New visa holders have the drive to make something of the opportunity, the golden ticket of ‘America’.
Well, drive is one way to say it. Another is ‘cat coming out of a mailbox’.
And the other way is ‘lashing yourself to the mast of your terror and plunging forward into the raging sea at storm.’
Unvarnished capitalism is not for the weak at heart.
When you’re newly arrived and the culture is foreign and your homeland and family have just been left behind, it adds a layer to you, an underlying thrum of ‘loss’. But it’s okay right? Because when you’re newly arrived, you’re busy –with work. And then you’re tired (after work).
Maybe also tired of not being seen as a complicated human who is glorious, flawed, ordinary, intuitive or any of the other identities that get subsumed in the transition. Distilled into immigrant status.
The first generation knows about fear from watching it get suppressed and molded into ambition.
When you’re newly arrived and work until you drop, there isn’t always time for board games on the carpet or words of affection. So the first generation knows about tenderness, from the times it went missing.
But the first generation born here has some breathing space. Familiarity with the culture allows for some swagger.
The first generation likes art! The first generation likes a spliff and a clipper vacation on the San Juan Islands before you take your place in the beautiful, inexorable, forward march of your family story.
My grandfather arrived here on a boat from Romania at age 7. My grandmother was born here to people fresh off the boat from Russia. My grandfather never forgot the feeling of seeing Ellis Island, the Statue of Liberty coming into view. I never forgot what it was to watch him in action.
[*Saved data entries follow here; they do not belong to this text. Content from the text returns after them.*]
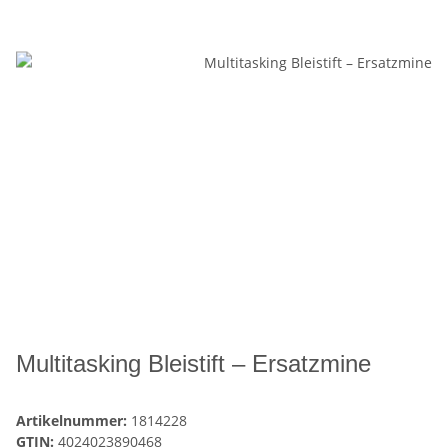
Multitasking Bleistift – Ersatzmine
Artikelnummer:
1814228
GTIN:
4024023890468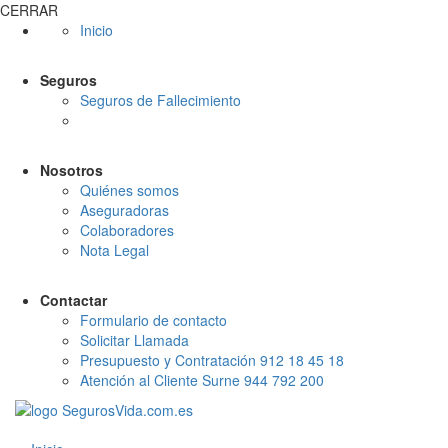
CERRAR
Inicio
Seguros
Seguros de Fallecimiento
Nosotros
Quiénes somos
Aseguradoras
Colaboradores
Nota Legal
Contactar
Formulario de contacto
Solicitar Llamada
Presupuesto y Contratación 912 18 45 18
Atención al Cliente Surne 944 792 200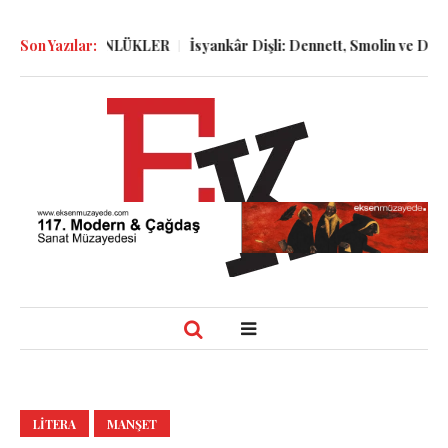
ELER ve GÜNLÜKLER
Son Yazılar:
İsyankâr Dişli: Dennett, Smolin ve Dostoyev
LITERA
MANŞET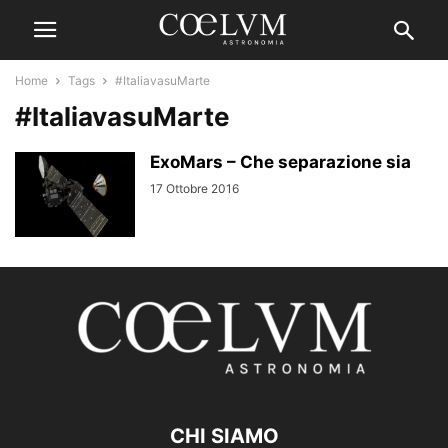
Home
Tags
#ItaliavasuMarte
#ItaliavasuMarte
ExoMars – Che separazione sia
17 Ottobre 2016
CHI SIAMO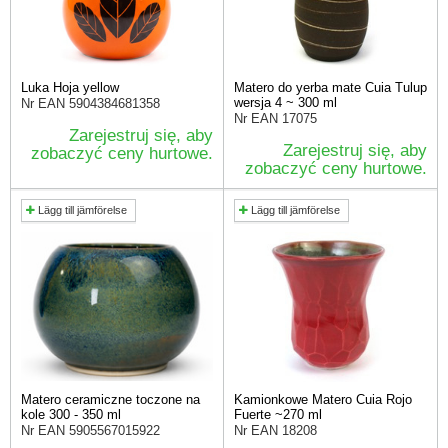
Luka Hoja yellow
Matero do yerba mate Cuia Tulup
wersja 4 ~ 300 ml
Nr EAN
5904384681358
Nr EAN
17075
Zarejestruj się, aby
Zarejestruj się, aby
zobaczyć ceny hurtowe.
zobaczyć ceny hurtowe.
Lägg till jämförelse
Lägg till jämförelse
Matero ceramiczne toczone na
Kamionkowe Matero Cuia Rojo
kole 300 - 350 ml
Fuerte ~270 ml
Nr EAN
5905567015922
Nr EAN
18208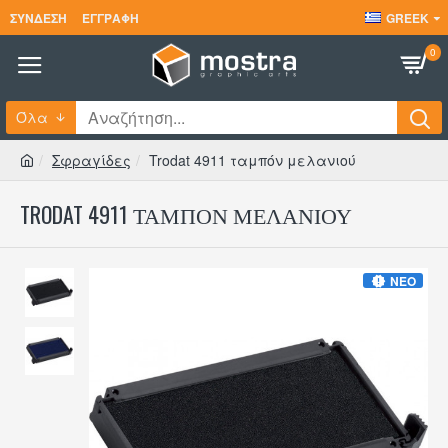
ΣΎΝΔΕΣΗ
ΕΓΓΡΑΦΉ
GREEK
0
Όλα
Σφραγίδες
Trodat 4911 ταμπόν μελανιού
TRODAT 4911 ΤΑΜΠΌΝ ΜΕΛΑΝΙΟΎ
ΝΈΟ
My clients who come from immigrated backgrounds are insightful, able to partner with me in elevating performance sessions to identify and inquire after the fear that is keeping your current achievement plateau locked into place.
You know that class is mutable and have this delicious global vantage point that makes you a total catch to the right company. Or client.
Of course there’s as much pressure to achieve and succeed for the first generation as there is for the newly arrived, after so much sacrifice how could you not press forward?
I’m 100% on your team for the vertical company transition. For the booming sales pipeline. But with breath. With care for your dignity and joy.